黒崎真音はアニソンを“歌い継ぐ”存在に 自身の経験を集約した赤坂ACTシアター公演を観て

黒崎真音はアニソンを“歌い継ぐ”存在に

 本編終盤には、昨年の活動を総括する一幕も。ここでは「色々な経験が新しく実を結んだような1年だった」という言葉でその成長を締めくくった。彼女は昨年、2枚のシングルリリースのほか、10月には映画『BLOOD-CLUB DOLLS 1』にメインキャストとして出演。2016年上演の舞台『英雄伝説 閃の軌跡』に引き続き、音楽活動のみならず女優としても表現力に磨きを掛けた。
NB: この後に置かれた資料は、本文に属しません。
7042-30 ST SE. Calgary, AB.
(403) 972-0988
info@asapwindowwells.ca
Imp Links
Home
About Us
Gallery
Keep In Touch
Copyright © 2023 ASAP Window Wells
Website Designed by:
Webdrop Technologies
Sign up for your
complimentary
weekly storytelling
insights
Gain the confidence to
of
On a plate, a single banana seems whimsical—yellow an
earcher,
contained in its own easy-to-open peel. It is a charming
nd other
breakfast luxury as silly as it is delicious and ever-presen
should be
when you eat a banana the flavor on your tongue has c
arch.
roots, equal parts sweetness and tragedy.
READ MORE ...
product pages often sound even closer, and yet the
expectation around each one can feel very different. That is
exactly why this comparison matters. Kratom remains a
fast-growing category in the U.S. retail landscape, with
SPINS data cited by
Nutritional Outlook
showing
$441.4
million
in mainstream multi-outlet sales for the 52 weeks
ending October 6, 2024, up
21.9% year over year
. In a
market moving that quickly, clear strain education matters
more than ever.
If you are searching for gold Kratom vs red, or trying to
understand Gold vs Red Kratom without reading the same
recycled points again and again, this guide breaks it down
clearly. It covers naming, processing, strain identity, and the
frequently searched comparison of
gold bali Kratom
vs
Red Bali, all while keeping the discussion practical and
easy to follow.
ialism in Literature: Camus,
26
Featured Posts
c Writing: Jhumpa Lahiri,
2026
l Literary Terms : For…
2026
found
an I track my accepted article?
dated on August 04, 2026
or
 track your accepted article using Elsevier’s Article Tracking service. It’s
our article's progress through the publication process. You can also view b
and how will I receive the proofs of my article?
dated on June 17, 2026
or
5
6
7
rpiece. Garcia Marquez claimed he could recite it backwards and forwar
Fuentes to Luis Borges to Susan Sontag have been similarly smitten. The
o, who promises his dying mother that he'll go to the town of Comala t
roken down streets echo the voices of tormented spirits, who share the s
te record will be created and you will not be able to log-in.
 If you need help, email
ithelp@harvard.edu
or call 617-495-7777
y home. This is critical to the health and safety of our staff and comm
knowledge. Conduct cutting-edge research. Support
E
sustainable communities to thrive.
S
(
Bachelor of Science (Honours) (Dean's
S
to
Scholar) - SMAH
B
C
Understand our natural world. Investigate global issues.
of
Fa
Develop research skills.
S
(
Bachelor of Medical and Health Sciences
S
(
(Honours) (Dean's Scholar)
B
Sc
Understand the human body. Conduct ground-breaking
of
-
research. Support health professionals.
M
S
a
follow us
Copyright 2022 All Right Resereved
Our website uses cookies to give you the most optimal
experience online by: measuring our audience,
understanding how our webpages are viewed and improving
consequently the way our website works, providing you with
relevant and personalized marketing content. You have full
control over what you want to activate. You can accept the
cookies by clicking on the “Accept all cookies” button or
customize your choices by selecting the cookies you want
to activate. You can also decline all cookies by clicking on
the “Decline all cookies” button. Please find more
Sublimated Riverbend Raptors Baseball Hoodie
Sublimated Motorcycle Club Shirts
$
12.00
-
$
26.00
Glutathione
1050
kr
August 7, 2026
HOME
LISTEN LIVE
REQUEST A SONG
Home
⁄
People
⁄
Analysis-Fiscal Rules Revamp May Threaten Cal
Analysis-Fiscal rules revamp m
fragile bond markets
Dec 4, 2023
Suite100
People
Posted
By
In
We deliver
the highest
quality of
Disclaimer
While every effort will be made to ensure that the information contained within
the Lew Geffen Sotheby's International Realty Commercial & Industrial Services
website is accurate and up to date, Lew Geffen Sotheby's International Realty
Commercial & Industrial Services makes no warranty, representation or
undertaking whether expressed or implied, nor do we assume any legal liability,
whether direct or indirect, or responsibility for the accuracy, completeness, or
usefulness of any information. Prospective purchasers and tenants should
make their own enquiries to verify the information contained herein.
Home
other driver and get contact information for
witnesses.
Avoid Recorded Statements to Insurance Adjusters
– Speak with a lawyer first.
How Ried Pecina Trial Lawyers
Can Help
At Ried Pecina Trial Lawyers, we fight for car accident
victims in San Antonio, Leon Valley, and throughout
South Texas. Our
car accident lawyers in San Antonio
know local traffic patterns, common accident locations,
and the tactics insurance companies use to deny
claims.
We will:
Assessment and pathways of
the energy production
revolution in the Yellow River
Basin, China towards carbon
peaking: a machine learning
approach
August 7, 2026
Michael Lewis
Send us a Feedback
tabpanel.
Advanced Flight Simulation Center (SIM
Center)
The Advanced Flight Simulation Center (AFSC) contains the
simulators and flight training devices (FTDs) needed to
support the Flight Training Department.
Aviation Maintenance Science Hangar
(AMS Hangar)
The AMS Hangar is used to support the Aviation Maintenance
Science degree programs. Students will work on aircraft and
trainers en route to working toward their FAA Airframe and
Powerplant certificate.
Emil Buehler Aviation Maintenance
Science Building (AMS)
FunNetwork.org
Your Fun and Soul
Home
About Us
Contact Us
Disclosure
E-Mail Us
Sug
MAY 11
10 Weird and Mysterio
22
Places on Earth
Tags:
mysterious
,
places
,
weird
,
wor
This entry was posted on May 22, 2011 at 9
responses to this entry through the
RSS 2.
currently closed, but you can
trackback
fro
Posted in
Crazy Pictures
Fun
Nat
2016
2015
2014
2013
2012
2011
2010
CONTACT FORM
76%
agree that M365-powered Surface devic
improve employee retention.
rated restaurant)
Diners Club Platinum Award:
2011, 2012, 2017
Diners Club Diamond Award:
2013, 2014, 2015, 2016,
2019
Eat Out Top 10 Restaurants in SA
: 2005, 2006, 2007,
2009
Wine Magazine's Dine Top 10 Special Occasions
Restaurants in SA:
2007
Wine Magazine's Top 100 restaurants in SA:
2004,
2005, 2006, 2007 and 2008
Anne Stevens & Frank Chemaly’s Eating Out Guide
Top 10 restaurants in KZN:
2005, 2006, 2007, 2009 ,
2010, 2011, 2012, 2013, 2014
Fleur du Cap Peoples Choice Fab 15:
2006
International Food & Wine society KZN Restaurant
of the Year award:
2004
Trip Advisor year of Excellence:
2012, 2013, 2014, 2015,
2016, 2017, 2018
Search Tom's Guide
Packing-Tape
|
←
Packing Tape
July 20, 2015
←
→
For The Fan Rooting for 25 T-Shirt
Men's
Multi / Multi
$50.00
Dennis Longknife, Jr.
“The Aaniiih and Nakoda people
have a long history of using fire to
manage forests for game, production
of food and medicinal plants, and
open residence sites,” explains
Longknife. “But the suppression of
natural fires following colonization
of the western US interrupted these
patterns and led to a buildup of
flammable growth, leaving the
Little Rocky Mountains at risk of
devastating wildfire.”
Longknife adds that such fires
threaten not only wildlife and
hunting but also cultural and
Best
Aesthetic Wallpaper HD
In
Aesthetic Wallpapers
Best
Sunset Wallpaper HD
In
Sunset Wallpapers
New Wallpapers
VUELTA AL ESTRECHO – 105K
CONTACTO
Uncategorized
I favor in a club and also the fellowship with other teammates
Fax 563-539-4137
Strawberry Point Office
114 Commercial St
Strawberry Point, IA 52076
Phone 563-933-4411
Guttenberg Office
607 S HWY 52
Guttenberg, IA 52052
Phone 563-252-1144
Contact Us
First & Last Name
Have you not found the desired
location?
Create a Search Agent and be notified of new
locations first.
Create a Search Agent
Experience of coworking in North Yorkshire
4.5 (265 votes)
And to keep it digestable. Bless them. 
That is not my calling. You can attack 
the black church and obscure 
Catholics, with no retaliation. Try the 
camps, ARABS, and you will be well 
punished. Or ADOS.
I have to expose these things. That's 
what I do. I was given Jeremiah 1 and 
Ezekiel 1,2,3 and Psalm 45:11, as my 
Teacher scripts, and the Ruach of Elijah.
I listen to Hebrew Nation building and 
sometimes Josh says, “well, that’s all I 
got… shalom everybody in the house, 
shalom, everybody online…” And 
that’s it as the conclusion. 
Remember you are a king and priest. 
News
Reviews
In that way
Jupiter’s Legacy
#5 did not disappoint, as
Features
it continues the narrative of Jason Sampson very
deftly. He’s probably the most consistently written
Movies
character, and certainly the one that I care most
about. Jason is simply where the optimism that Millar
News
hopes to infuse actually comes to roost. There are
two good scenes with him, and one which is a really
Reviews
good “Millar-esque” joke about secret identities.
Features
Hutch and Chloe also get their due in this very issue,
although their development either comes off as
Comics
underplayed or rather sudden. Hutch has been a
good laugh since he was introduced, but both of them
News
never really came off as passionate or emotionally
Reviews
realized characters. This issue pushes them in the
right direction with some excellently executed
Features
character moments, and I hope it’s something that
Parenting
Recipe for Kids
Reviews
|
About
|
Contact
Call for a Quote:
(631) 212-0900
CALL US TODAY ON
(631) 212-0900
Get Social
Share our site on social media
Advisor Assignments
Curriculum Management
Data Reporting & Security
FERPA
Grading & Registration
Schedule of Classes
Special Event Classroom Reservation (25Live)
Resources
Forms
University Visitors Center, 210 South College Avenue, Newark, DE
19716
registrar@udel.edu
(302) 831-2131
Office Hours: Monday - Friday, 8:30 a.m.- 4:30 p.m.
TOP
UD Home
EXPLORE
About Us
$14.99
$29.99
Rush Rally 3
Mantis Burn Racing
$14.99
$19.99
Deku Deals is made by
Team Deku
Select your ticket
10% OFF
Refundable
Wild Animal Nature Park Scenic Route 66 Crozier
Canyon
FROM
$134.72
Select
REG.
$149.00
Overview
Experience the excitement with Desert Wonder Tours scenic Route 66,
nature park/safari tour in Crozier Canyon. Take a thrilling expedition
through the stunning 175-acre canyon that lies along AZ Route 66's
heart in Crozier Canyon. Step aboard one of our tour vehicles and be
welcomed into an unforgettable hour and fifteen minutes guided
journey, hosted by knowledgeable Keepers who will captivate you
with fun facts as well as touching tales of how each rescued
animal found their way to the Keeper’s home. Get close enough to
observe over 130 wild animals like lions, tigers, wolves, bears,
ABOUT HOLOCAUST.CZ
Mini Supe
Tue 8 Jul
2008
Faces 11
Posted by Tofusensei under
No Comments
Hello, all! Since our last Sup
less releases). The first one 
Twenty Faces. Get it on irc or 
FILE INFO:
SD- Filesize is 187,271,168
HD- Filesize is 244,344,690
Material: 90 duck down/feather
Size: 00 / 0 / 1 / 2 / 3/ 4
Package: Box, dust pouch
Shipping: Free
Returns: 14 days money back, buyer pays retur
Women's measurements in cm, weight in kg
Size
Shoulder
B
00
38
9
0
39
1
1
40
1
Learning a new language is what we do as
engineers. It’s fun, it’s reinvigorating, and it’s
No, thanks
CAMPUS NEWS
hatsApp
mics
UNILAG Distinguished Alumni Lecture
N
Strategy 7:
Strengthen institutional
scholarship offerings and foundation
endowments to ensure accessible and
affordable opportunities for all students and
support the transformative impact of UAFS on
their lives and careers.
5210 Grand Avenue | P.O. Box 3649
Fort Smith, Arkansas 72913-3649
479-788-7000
 その成果を存分に感じられたのが、本編中盤の“演技”を交えたステージだ。8曲目「“lily”」の歌唱中、ステージ前方にうずくまった黒崎。〈ねぇ奈落の涯まで見せてよ〉と、擦り切れるような想いをそのままに歌い上げる。そんな彼女を救い出すかのように、純白のドレスを纏った女性ダンサーが姿を見せる。黒崎に手を差し伸べたところで、心温まるバラード「種」を披露した。「Just believe.」からは、それぞれ男女1名ずつのダンサーが登場。ここからは黒崎が歌の“伝え手”として、彼らが結ばれる様子を温かく見守る。一連の群像劇とも思えるストーリー構成は、このブロックでの披露楽曲とも親和性が非常に高く、彼女の言葉を借りれば「色々な経験が新しく実を結んだ」好例といえる。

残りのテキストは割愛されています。